Indeed, this has bitten me a number of times already.
For example, I have DSL code to use NachtvorratHaus.state as QuantityType<Energy>, and code execution starts failing at that line when NachtvorratHaus was commanded to non-UoM like above because it does not know which unit to apply. Very annoying particularly as it happens at run time only.

Well, not anymore…

This turns out very true (as I find most documentation examples very “files” oriented and lacking “OH3-Main UI” setup explanations). I would like to add an unexpected behavior in this respect: I decided to add a pattern to an Item that reports the lifetime production of my solar panels. it was not convenient to have them in Wh, so I changed it to MWh by implementing a pattern using the state description from the metadata.

unfortunately after pressing “Analyze” for the item, it generates the following report output:

Obviously, my lifetime output did not suddenly diminish with a factor 10^6. analysing the values stored in the persistence database, I think OH is unable to correcly display the values, as the UoM is not recorded in the persistence database. how would it know which values to convert to my newly set patern and which not…

Here be the problem. The Item ‘pattern’ is used for two purposes; it scales whatever the Item state is for display, that’s the original purpose. e.g. state in m, pattern km, display will be state / 1000. hurrah.
The Item ‘pattern’ has additionally been pressed into service as a default units indicator. So pattern m, post a number 123, get state 123m. Fair enough.

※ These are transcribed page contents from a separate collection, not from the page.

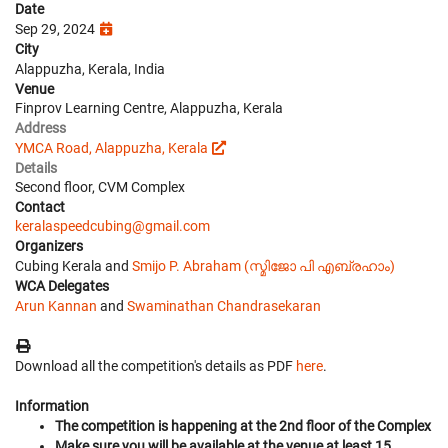
Date
Sep 29, 2024
City
Alappuzha, Kerala, India
Venue
Finprov Learning Centre, Alappuzha, Kerala
Address
YMCA Road, Alappuzha, Kerala
Details
Second floor, CVM Complex
Contact
keralaspeedcubing@gmail.com
Organizers
Cubing Kerala and
Smijo P. Abraham (സ്മിജോ പി എബ്രഹാം)
WCA Delegates
Arun Kannan
and
Swaminathan Chandrasekaran
Download all the competition's details as PDF
here
.
Information
The competition is happening at the 2nd floor of the Complex
Make sure you will be available at the venue at least 15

This becomes an issue with persistence, exactly as you’ve noted. No units are stored, so when a value is retrieved the ‘quantity’ is reconstructed from retrieved numeric + Item default unit.
That generally works out because the stored data is also scaled to the default unit.
But it falls in a big heap when you change the default (change ‘pattern’), which you might well do for your display reasons.
Now retrieved data gets the wrong unit applied; it was recorded with one unit and is reconstructed with another.

I don’t know of any workaround.

In sitemaps/BasicUI, you can specify a ‘pattern’ in the widget - so you can display in whatever unit and not affect the Item default or state at all.
There doesn’t seem to be any way to do that in MainUI.

The practical advice is “never change the units of an Item with important historic data”.